The Grand Paris Express underground transport project is reconfiguring spaces in the Paris region. With 68 new stations designed by architects, these infrastructures are no longer mere transit points, but spatial and social interfaces between surface and the underground. This paper offers a multi-scalar reading of these spaces, both spatially (verticality and in-depth) and temporally (from conception to use), for three stations: Villejuif-Gustave Roussy, Clichy-Montfermeil and Noisy-Champs. The documents produced by architects (plans, sections, perspectives, models) are not only tools of representation but are also ideal projections of a desired future (Choay, 1965). As a moment of imagination, these spatial productions articulate time: past, present and future. These documents will be compared with a series of sensitive sketches carried out in and around the stations, to cross-reference the projected intention with situated perception. Documenting the actual uses, functional constraints or social conflicts that run through these places, allows the formulation of a critical look at the projects ‘visions. Drawing on the concept of the critical zone1 (Latour, Weibel, 2020), this work examines these stations as interstitial public places between surface and subsoil, where tensions between technical infrastructures, social life and environment materialize. Through a visual and comparative analysis, the aim of this study is to shift the way we look at these infrastructures, considering them as stratified environment where forms of urban, material and symbolic cohabitation are negotiated and renewed daily.
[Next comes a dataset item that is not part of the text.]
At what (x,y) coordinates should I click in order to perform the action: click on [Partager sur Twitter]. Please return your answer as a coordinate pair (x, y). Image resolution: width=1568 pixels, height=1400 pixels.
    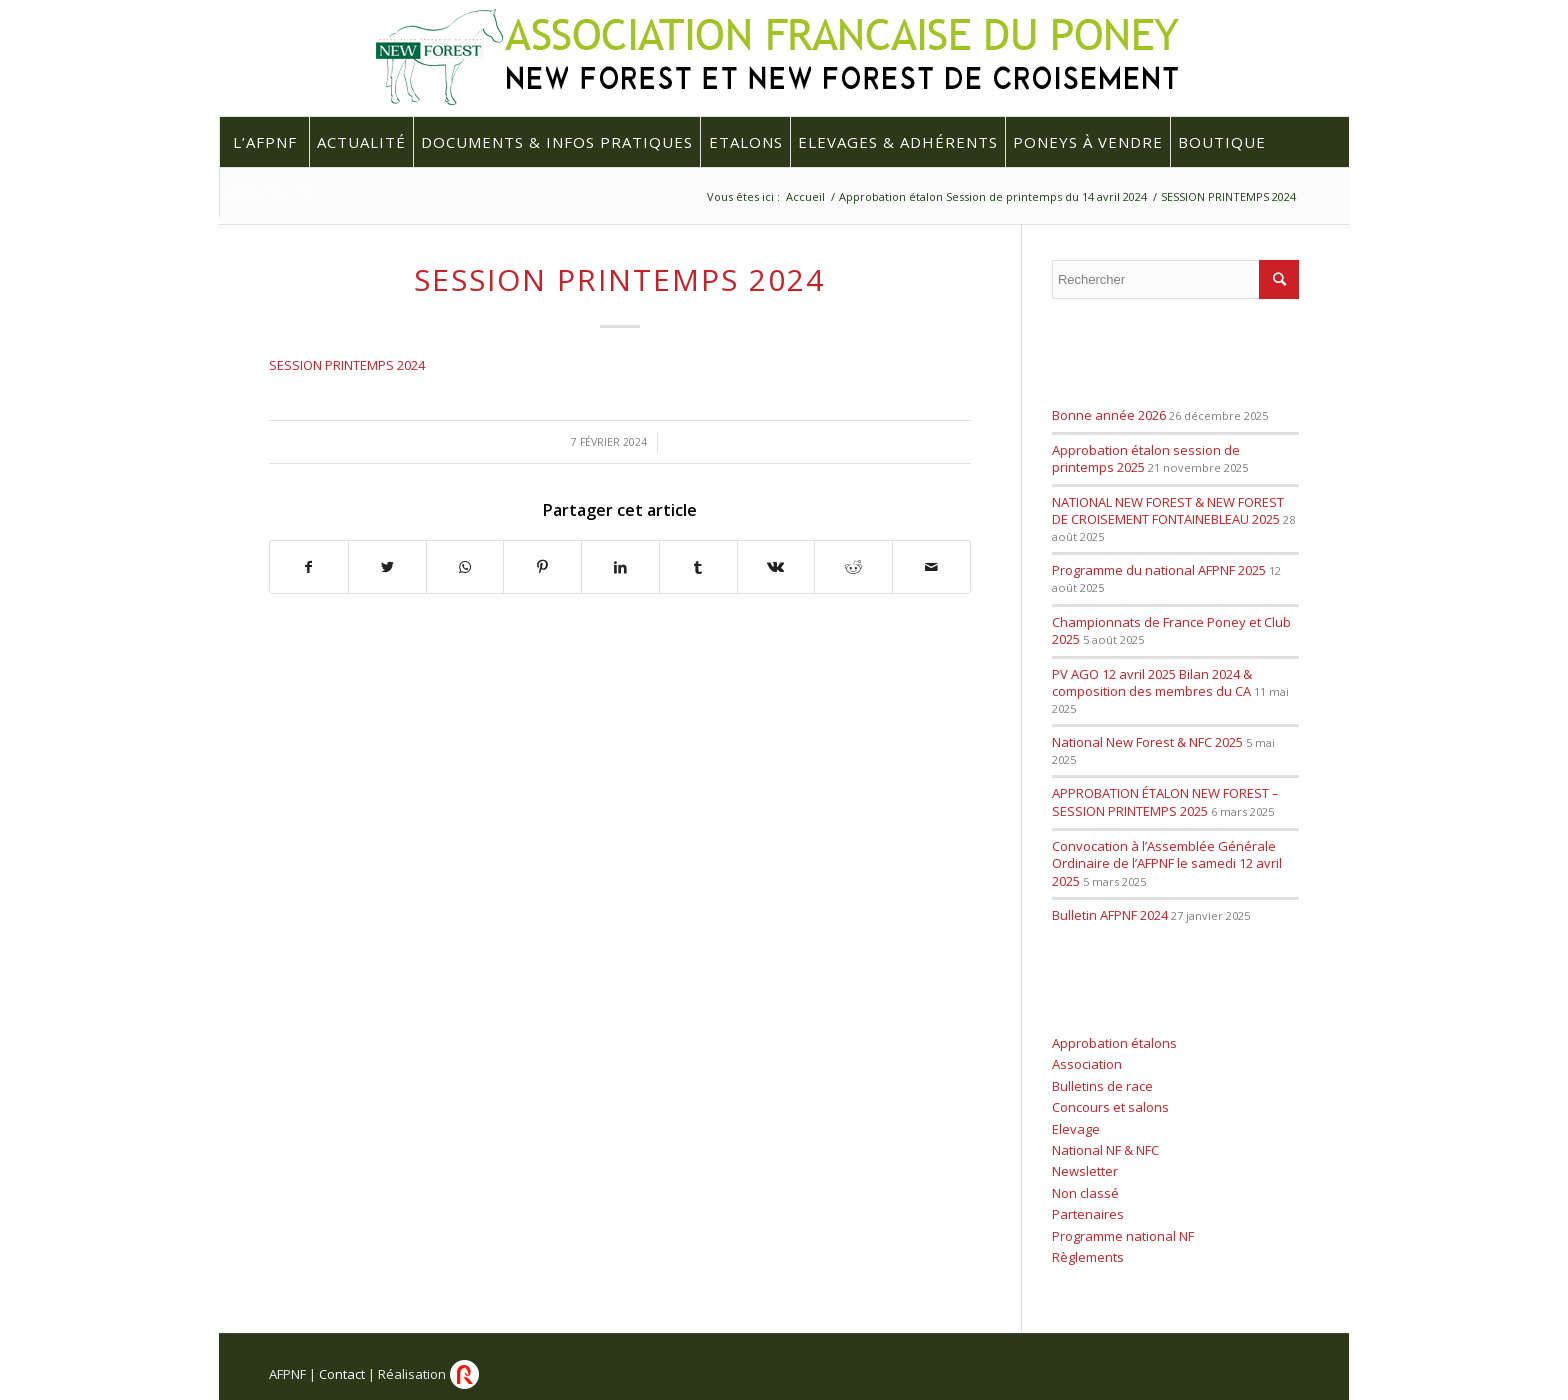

- As a philosophical concept, the critical zone refers to the thin inhabited layer of the earth, where human activities and flows between living and non-living are concentrated. ↩︎
Bibliography
- Choay, F. (2014). L’urbanisme, utopies et réalités: Une anthologie (3rd. ed. 464 p.). Paris: Point Essais.
- Latour, B.,Weibel, P. (Éds.). (2020). Critical Zones: The Science and Politics of Landing on Earth (560 p.). MIT Press.
- Rouillard, D., et al. (2012). L’infraville : Futurs des infrastructures (270 p.). Archibooks.